Beim Tierarzt wurde das bestätigt.
Beim Öffnen des Abszesses, was der Arzt (ohne Betäubung mit einer Art Häkelnadel) mit wenigen Handgriffen machte, kam eine dicke gelbliche Paste zum Vorschein. Das Weibchen ließ alle Tätigkeiten ohne Gegenwehr geduldig über sich ergehen, sie biss kein einziges Mal.
Auch die Schwellung beim Auge erkannte der Arzt als Abszess und öffnete und reinigte auch dieses.
Ich behandelte zuhause weiter, indem ich, täglich die Wunden mit einem antiseptischen Mittel bestrich und auch in die Wunden einbrachte. Alles heilte recht schnell und problemlos ab.
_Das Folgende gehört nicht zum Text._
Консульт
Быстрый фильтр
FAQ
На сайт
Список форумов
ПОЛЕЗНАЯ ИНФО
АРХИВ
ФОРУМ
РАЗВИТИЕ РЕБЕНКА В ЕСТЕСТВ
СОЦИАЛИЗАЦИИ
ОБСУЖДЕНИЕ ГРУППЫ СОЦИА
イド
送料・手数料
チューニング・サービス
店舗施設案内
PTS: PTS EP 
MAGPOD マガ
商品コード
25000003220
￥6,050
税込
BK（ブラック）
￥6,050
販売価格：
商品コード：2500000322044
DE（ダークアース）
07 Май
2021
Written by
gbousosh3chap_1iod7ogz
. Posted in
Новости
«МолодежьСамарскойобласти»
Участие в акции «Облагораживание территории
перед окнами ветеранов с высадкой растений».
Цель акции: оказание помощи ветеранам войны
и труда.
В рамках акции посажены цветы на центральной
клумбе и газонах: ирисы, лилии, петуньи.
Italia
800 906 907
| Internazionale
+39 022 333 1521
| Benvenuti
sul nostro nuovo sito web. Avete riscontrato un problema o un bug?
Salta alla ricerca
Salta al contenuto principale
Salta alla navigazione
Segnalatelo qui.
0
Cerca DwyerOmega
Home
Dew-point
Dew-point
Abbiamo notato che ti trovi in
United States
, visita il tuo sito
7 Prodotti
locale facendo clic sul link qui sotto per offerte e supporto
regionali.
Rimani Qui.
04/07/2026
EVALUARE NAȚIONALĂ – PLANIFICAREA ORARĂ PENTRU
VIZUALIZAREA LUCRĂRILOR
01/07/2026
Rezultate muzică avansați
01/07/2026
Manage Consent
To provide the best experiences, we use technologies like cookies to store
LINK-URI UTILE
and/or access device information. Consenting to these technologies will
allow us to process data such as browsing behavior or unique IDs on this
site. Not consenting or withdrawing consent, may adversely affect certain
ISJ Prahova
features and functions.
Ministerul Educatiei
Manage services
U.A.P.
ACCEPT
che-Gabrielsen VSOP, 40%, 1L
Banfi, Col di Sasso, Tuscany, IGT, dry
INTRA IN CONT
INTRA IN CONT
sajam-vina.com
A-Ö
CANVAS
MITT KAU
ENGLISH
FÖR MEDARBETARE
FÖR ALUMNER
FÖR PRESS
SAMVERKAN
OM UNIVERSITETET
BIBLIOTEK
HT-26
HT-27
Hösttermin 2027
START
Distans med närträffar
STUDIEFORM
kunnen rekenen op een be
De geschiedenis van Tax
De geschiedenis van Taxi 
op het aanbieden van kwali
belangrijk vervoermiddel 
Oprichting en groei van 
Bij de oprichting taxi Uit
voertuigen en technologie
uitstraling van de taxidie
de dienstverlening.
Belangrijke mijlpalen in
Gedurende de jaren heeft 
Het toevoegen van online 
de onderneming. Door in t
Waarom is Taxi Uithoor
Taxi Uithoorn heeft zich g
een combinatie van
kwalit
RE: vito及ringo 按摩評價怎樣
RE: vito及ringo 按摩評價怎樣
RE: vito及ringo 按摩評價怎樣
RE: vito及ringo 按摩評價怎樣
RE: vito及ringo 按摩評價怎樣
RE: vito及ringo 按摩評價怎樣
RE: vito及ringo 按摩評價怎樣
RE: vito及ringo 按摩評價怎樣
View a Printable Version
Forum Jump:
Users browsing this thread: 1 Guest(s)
Terrarium für meine Bergagamen

Selbstgebautes Terrarium mit modellierter Rück- und Seitenwand
Beleuchtung: Neonröhren mit Vorschaltgeräten (z. B. Reptistar/ Daylight und Arcadia/ D3) und ein Wärmespot
Bodengrund: Erd/ Sandgemisch
dichte Bepflanzung:
z. B. schnellwachsender Scinlapsus, Ficus etc.
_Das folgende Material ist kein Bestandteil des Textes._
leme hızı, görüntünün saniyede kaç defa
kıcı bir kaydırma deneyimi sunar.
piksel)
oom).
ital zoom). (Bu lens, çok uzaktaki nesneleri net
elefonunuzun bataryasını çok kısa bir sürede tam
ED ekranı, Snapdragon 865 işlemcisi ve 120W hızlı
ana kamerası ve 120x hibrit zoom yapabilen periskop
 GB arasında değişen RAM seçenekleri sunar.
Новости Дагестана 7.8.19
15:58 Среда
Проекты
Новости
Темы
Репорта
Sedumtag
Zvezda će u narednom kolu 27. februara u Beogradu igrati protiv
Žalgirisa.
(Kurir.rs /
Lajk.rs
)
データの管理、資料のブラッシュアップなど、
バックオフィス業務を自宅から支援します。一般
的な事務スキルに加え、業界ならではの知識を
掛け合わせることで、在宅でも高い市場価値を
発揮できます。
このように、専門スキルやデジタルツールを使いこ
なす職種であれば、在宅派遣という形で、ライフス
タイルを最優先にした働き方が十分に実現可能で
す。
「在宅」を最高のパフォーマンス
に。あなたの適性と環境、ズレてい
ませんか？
Anfang März war das neue Terrarium für die Agamen fertig.
Als ich die Beiden umsetzte, fing das Männchen sofort mit dem Balzen an.
Was sehr interessant ist: er bekommt eine schöne kräftige Färbung, macht ruckartige Bewegungen mit dem Kopf und dem Schwanz, Aufstellen des Kammes und nickende Bewegungen, - das Weibchen, noch etwas geschwächt, ist noch nicht paarungsbereit, sie wird aber mit jedem Tag kräftiger.
Beide fressen wieder gut (hurra!)

Grüne Bergagame- Männchen

Wie ich jetzt beobachte ist sie dem Männchen gegenüber auch nicht mehr so ablehnend.
Wobei .. überraschender Weise, das Männchen sie zwar bedrängt, aber weder in den Nacken beißt, noch die Paarung erzwingt (wie es bei manch andere Reptilien- Arten vorkommt). Er wartet auf ein ok von ihr :))
Ich hoffe das sie bald paarungsbereit und trächtig wird.

Die Wunden sind schön und sauber abgeheilt, am Schwanz ist eine kleine Narbe sichtbar, die aber nach der nächsten Häutung wahrscheinlich nicht mehr zu sehen sein wird. Rund ums Auge sieht man eine dunklere Färbung der Haut, und es sieht "knöcherner" aus als wie die Umgebung des rechten Auges.